- _DATA SUPPLIED_:

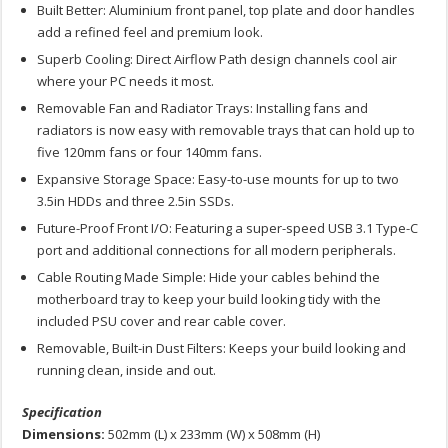
Built Better: Aluminium front panel, top plate and door handles
add a refined feel and premium look.
Superb Cooling: Direct Airflow Path design channels cool air
where your PC needs it most.
Removable Fan and Radiator Trays: Installing fans and
radiators is now easy with removable trays that can hold up to
five 120mm fans or four 140mm fans.
Expansive Storage Space: Easy-to-use mounts for up to two
3.5in HDDs and three 2.5in SSDs.
Future-Proof Front I/O: Featuring a super-speed USB 3.1 Type-C
port and additional connections for all modern peripherals.
Cable Routing Made Simple: Hide your cables behind the
motherboard tray to keep your build looking tidy with the
included PSU cover and rear cable cover.
Removable, Built-in Dust Filters: Keeps your build looking and
running clean, inside and out.
Specification
Dimensions:
502mm (L) x 233mm (W) x 508mm (H)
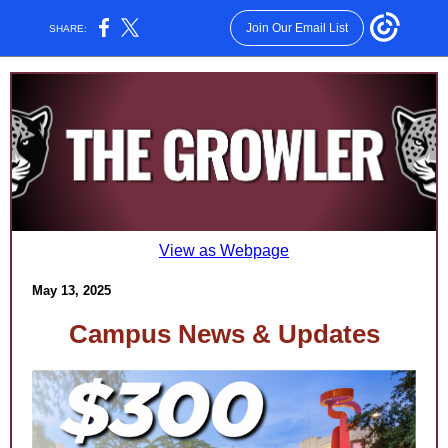
Join Our Email List
SHARE:
View as Webpage
May 13, 2025
Campus News & Updates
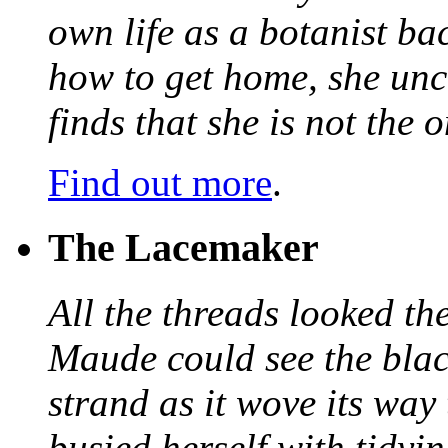
own life as a botanist ba
how to get home, she unc
finds that she is not the
Find out more
.
The Lacemaker
All the threads looked th
Maude could see the blac
strand as it wove its way
busied herself with tidyi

- _EXERCISE DETAILS_: From the line containing "finds that she is not the" to the last line of the material, please quote every line exactly and only those.

- _ANSWER BELOW_:
finds that she is not the
Find out more
.
The Lacemaker
All the threads looked th
Maude could see the blac
strand as it wove its way
busied herself with tidyi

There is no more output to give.